Steely Dan Pretzel Logic

Those Days Are Gone Forever: Steely Dan’s ‘Pretzel Logic’ at 50

Steely Dan’s 50-year-old third album, Pretzel Logic, conceals its dark satirical vision of modern society beneath immaculate studio production.

Pretzel Logic
Steely Dan
ABC
20 February 1974

Steely Dan‘s third album, 1974’s Pretzel Logic, marked the transition between their beginnings as a conventional rock band and their later incarnation as a studio collective under the leadership of Walter Becker and Donald Fagen. Founding guitarists Denny Dias and Jeff “Skunk” Baxter performed on Pretzel Logic, while original drummer Jim Hodder got bumped in favor of session men Jim Gordon and Jeff Porcaro. This perfectionism, involving 16 studio musicians, made Becker and Fagen infamous as rock’s geekiest dictatorship.

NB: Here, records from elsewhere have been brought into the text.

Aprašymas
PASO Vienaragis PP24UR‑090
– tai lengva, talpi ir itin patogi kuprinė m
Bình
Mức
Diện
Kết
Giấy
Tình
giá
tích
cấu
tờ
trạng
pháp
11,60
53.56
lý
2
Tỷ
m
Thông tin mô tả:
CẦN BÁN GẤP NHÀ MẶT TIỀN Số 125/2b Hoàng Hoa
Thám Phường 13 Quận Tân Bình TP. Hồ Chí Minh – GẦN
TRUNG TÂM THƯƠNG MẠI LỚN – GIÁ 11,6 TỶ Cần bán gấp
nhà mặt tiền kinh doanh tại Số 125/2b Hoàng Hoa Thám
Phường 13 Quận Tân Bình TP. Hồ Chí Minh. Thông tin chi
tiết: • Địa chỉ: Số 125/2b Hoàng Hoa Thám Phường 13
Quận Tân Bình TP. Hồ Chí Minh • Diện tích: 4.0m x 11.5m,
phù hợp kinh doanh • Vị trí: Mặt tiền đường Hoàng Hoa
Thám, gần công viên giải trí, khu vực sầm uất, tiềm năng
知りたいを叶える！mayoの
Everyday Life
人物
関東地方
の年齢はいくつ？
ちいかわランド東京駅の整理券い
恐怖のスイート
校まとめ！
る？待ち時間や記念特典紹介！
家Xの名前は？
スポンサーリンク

Best known for the hit single “Rikki Don’t Lose That Number”, Pretzel Logic pushed Steely Dan into the mainstream while triggering a fierce critical backlash. “Hippie Muzak” was the term Joe Goldberg applied to Steely Dan in a scathing review in Creem magazine. Phrases like “unparalleled pretentiousness” (Dave Marsh in The Rolling Stone Record Guide), “art and cheese” (Robert Christgau in The Village Voice), and “glossy bop-pop” (Brent DiCrescenzo in Pitchfork) typified the response to Steely Dan from rock’s critical elite.

Marsh and Christgau liked Steely Dan (Marsh rated Pretzel Logic four out of five stars, while Christgau gave the album a rare A+ in his Consumer Guide). But their reviews also sounded the bell of suspicion that Steely Dan weren’t really a rock group. As the canon of rock took shape in the 1970s, critics reified the idea of rock music as intrinsically ragged, urgent, rebellious, and dangerous. Artists on the wilder end of the spectrum (Iggy Pop, the Velvet Underground, the Who, and John Lennon) scored better ink than those on the smoother end (Neil Diamond, Supertramp, the Eagles, and Paul McCartney).

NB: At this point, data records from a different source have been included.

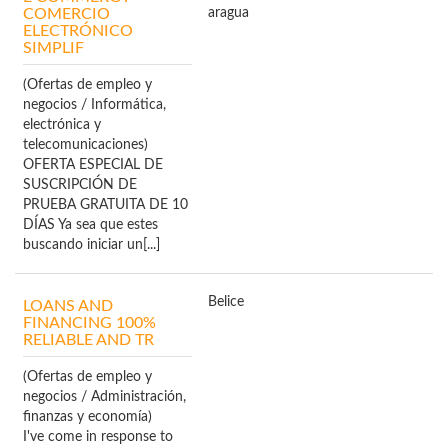
COMERCIO
aragua
ELECTRÓNICO
SIMPLIF
(Ofertas de empleo y
negocios / Informática,
electrónica y
telecomunicaciones)
OFERTA ESPECIAL DE
SUSCRIPCIÓN DE
PRUEBA GRATUITA DE 10
DÍAS Ya sea que estes
buscando iniciar un[...]
Belice
LOANS AND
FINANCING 100%
RELIABLE AND TR
(Ofertas de empleo y
negocios / Administración,
finanzas y economía)
I've come in response to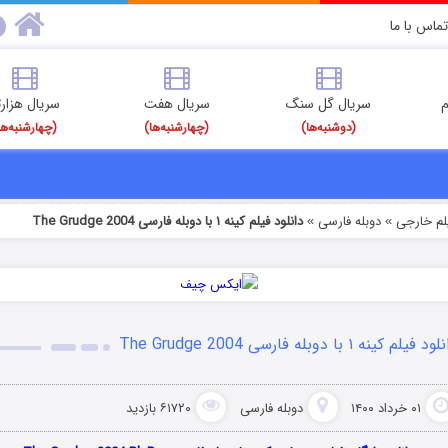
تماس با ما
م
سریال گل سنگ
سریال هفت
سریال هزارت
(دوشنبه‌ها)
(چهارشنبه‌ها)
(چهارشنبه‌ها
یلم خارجی
دوبله فارسی
دانلود فیلم کینه ۱ با دوبله فارسی The Grudge 2004
»
»
د فیلم کینه ۱ با دوبله فارسی The Grudge 2004
۰۱ خرداد ۱۴۰۰
دوبله فارسی
۶۱۷۲۰ بازدید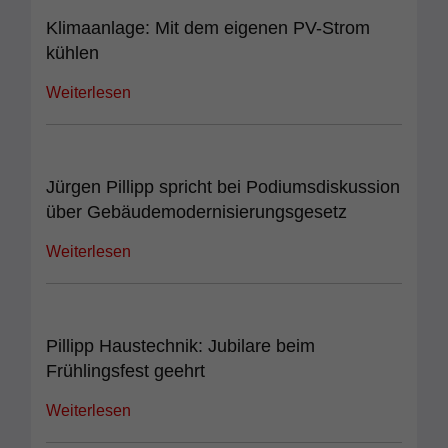
Klimaanlage: Mit dem eigenen PV-Strom
kühlen
Weiterlesen
Jürgen Pillipp spricht bei Podiumsdiskussion
über Gebäudemodernisierungsgesetz
Weiterlesen
Pillipp Haustechnik: Jubilare beim
Frühlingsfest geehrt
Weiterlesen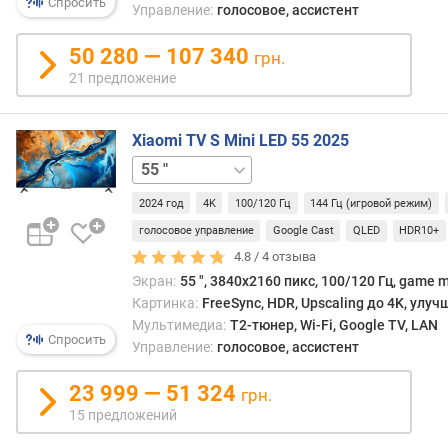
Спросить
р
Управление:
голосовое, ассистент
боль
е
моде
д
50 280 — 107 340
она
грн.
л
делае
21 предложение
о
откл
ж
е
Xiaomi TV S Mini LED 55 2025
н
65 "
75 "
и
й
2024 год
4K
100/120 Гц
144 Гц (игровой режим)
голосовое управление
Google Cast
QLED
HDR10+
4.8 /
4
отзыва
р
а
Экран:
55 ", 3840x2160 пикс, 100/120 Гц, game m
з
Картинка:
FreeSync, HDR, Upscaling до 4K, улу
м
Мультимедиа:
T2-тюнер, Wi-Fi, Google TV, LAN
Спросить
е
Управление:
голосовое, ассистент
р
д
23 999 — 51 324
грн.
и
15 предложений
а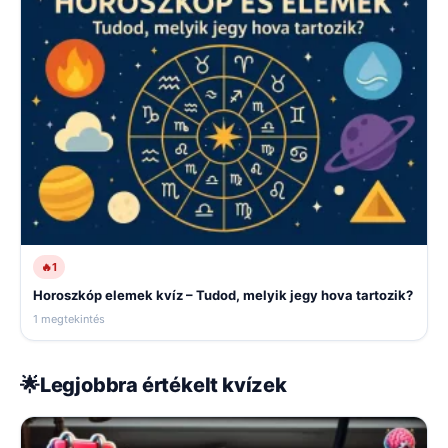
🔥
1
Horoszkóp elemek kvíz – Tudod, melyik jegy hova tartozik?
1 megtekintés
🌟
Legjobbra értékelt kvízek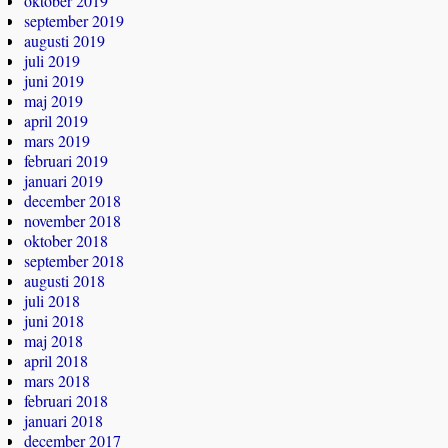
oktober 2019
september 2019
augusti 2019
juli 2019
juni 2019
maj 2019
april 2019
mars 2019
februari 2019
januari 2019
december 2018
november 2018
oktober 2018
september 2018
augusti 2018
juli 2018
juni 2018
maj 2018
april 2018
mars 2018
februari 2018
januari 2018
december 2017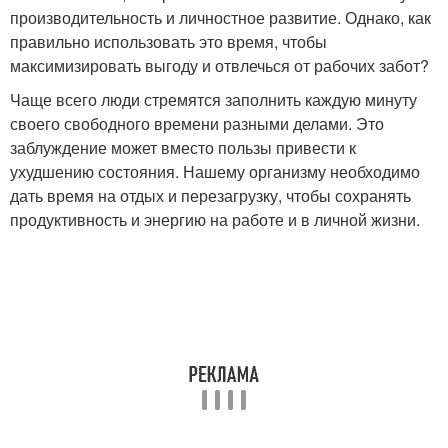
производительность и личностное развитие. Однако, как
правильно использовать это время, чтобы
максимизировать выгоду и отвлечься от рабочих забот?
Чаще всего люди стремятся заполнить каждую минуту
своего свободного времени разными делами. Это
заблуждение может вместо пользы привести к
ухудшению состояния. Нашему организму необходимо
дать время на отдых и перезагрузку, чтобы сохранять
продуктивность и энергию на работе и в личной жизни.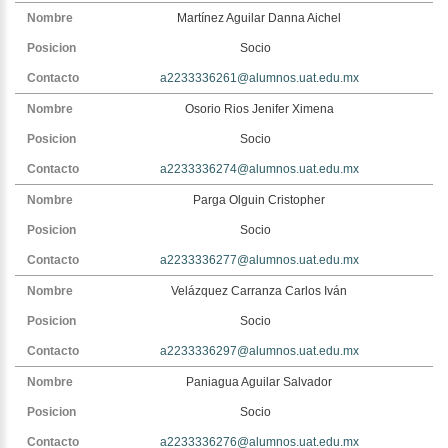
Martínez Aguilar Danna Aichel
Socio
a2233336261@alumnos.uat.edu.mx
Osorio Rios Jenifer Ximena
Socio
a2233336274@alumnos.uat.edu.mx
Parga Olguin Cristopher
Socio
a2233336277@alumnos.uat.edu.mx
Velázquez Carranza Carlos Iván
Socio
a2233336297@alumnos.uat.edu.mx
Paniagua Aguilar Salvador
Socio
a2233336276@alumnos.uat.edu.mx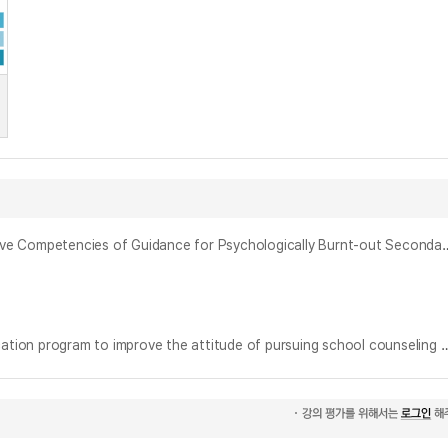
심리적으로 소진된 중등교사의 생활지도 역량 향상을 위한 집단상담 프로그램 개발 = The Development of a Group Counseling Program to Impr
초등학교 고학년 학생의 학교상담 추구 태도 개선을 위한 심리교육 프로그램 개발 및 효과 검증 = Development and effectiveness of a psychoeducation program to improve the attitude 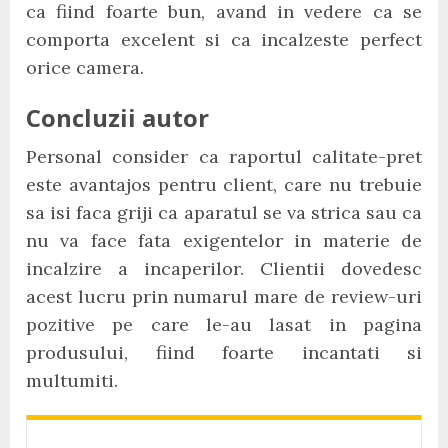
ca fiind foarte bun, avand in vedere ca se
comporta excelent si ca incalzeste perfect
orice camera.
Concluzii autor
Personal consider ca raportul calitate-pret
este avantajos pentru client, care nu trebuie
sa isi faca griji ca aparatul se va strica sau ca
nu va face fata exigentelor in materie de
incalzire a incaperilor. Clientii dovedesc
acest lucru prin numarul mare de review-uri
pozitive pe care le-au lasat in pagina
produsului, fiind foarte incantati si
multumiti.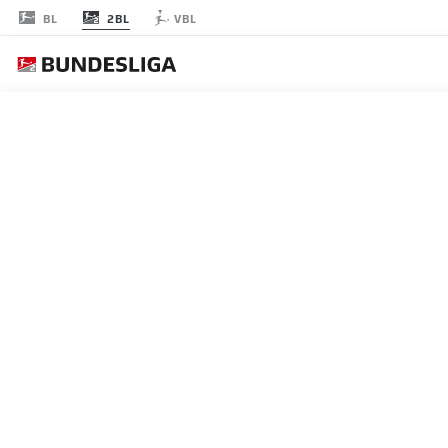
2BL
BL
VBL
節 2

Nobody was smoother than Steely Dan, at least among accomplished California-based rock bands. It didn’t help that their music contained a lot of jazz—not avant-garde jazz, like Frank Zappa or Captain Beefheart—something closer to jazz fusion, another genre derided in the press.

The backlash against Steely Dan intensified as punk became the new standard by which to measure rock’s bedraggled credibility. Marsh demoted Steely Dan’s 1980 album Gaucho to one star in the next edition of the Rolling Stone Record Guide (“the kind of music that passes for jazz in Holiday Inn lounges”). A generation later, Pitchfork‘s Brent DiCrescenzo, in a hilarious if sophomoric takedown, characterized Steely Dan as “the indifferent aristocracy to punk-rock’s stone throwing”.

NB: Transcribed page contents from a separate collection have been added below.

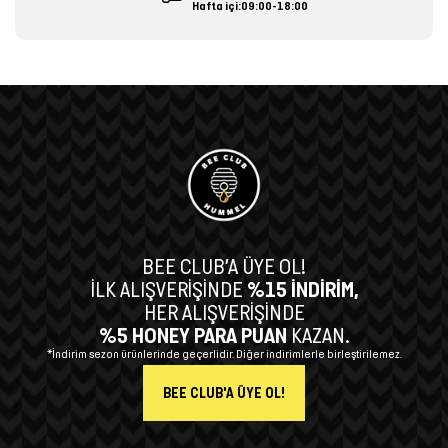
Hafta içi:09:00-18:00
BEE CLUB’A ÜYE OL!
İLK ALIŞVERİŞİNDE
%15 İNDİRİM,
HER ALIŞVERİŞİNDE
%5 HONEY PARA PUAN
KAZAN.
*İndirim sezon ürünlerinde geçerlidir. Diğer indirimlerle birleştirilemez.
BEE CLUB'A ÜYE OL!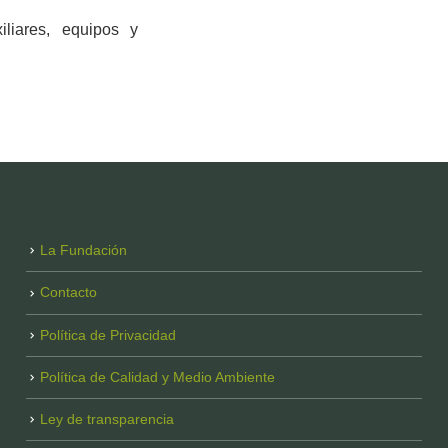
liares, equipos y
La Fundación
Contacto
Política de Privacidad
Política de Calidad y Medio Ambiente
Ley de transparencia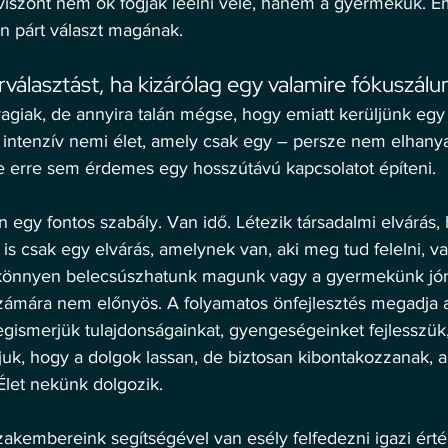
 viszont nem ők fogják leélni vele, hanem a gyermekük. Em
n párt választ magának. 
rválasztást, ha kizárólag egy valamire fókuszálun
agiak, de annyira talán mégse, hogy emiatt kerüljünk eg
 intenzív nemi élet, amely csak egy – persze nem elhany
de erre sem érdemes egy hosszútávú kapcsolatot építeni. 
 egy fontos szabály. Van idő. Létezik társadalmi elvárás,
is csak egy elvárás, amelynek van, aki meg tud felelni, v
or könnyen belecsúszhatunk magunk vagy a gyermekünk jó
zámára nem előnyös. A folyamatos önfejlesztés megadja 
gismerjük tulajdonságainkat, gyengeségeinket fejlesszük
uk, hogy a dolgok lassan, de biztosan kibontakozzanak, a
Élet nekünk dolgozik. 
embereink segítségével van esély felfedezni igazi érték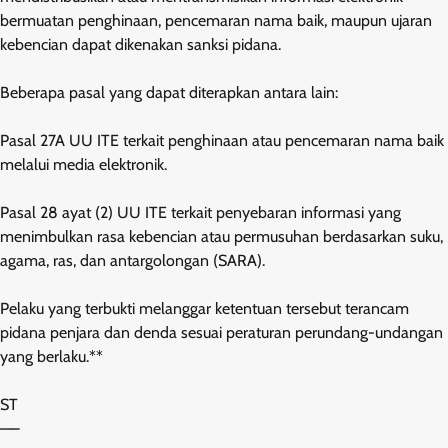
bermuatan penghinaan, pencemaran nama baik, maupun ujaran
kebencian dapat dikenakan sanksi pidana.
Beberapa pasal yang dapat diterapkan antara lain:
Pasal 27A UU ITE terkait penghinaan atau pencemaran nama baik
melalui media elektronik.
Pasal 28 ayat (2) UU ITE terkait penyebaran informasi yang
menimbulkan rasa kebencian atau permusuhan berdasarkan suku,
agama, ras, dan antargolongan (SARA).
Pelaku yang terbukti melanggar ketentuan tersebut terancam
pidana penjara dan denda sesuai peraturan perundang-undangan
yang berlaku.**
ST
—–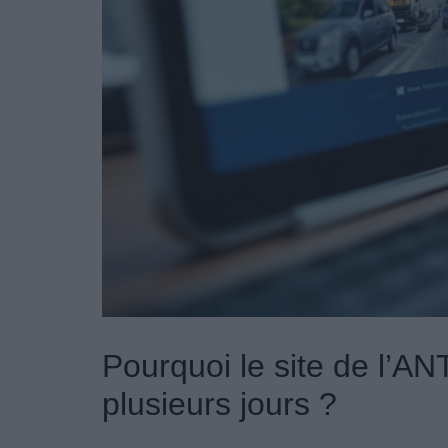
Pourquoi le site de l’AN
plusieurs jours ?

Were Steely Dan rock’s version of the Illuminati, looking down their noses at the brave iconoclasts of rockabilly and punk? Or was the group’s music simply operating on terms different from what the Maximum Rock’ N Roll crowd was willing to accept?

Steely Dan’s detractors often downplay the irony and satire inhabiting the group’s work. “Rikki Don’t Lose That Number” may sound like a tepid jazz-pop song about unrequited love, but scrutiny reveals a darker subtext – the ravings of a possessive, possibly sociopathic narrator. The rest of Pretzel Logic reveals similar tensions between the surface slickness of the music and the underlying darkness of Becker and Fagen’s lyrical worldview.

This tension has not gone completely unnoticed. Alex Pappademas and Joan Lemay’s 2023 book, Quantum Criminals: Ramblers, Wild Gamblers, and Other Sole Survivors from the Songs of Steely Dan, focuses on a hypothetical “Mr. Steely Dan” – a composite character meant to personify the “preoccupation with human frailty and delusion” running through Becker and Fagen’s lyrics. Even the most innocuous-sounding songs, such as Pretzel Logic‘s “Any Major Dude Will Tell You” and “Mr. Parker’s Band”, reflect Mr. Steely Dan’s jaded views of human folly and temptation.

A funnier acknowledgment of Steely Dan’s darker impulses appears in the tenth episode of J.D. Ryznar’s mockumentary video series Yacht Rock (currently on YouTube). The episode parodies Steely Dan’s “dark, sarcastic lyrics” and “studio perfectionism” in opposition to fellow California-based hitmakers (the) Eagles. Actors caricaturing Glenn Frey and Don Henley bully the nerdier Becker and Fagen until the latter get revenge with baseball bats and the lure of their irresistibly “smooth” music.

Ryznar and company’s Steely Dan parody (of which Fagen himself is a fan) recognizes how “dark sarcasm” offsets “dork static” in the group’s music. Steely Dan remain the epitome of so-called “yacht yock” – slickly produced music by the likes of Kenny Loggins, Hall and Oates, and the Doobie Brothers. However, none of those artists would have touched Steely Dan’s darkest material. “Charlie Freak”, a song on Pretzel Logic about an addict who sells his last possession to buy the heroin fix that kills him, would never have appeared on a Michael McDonald or Christopher Cross record. Steely Dan’s worldview was gnarlier than their yacht rock brethren as shards of black humor tore through the musical sails.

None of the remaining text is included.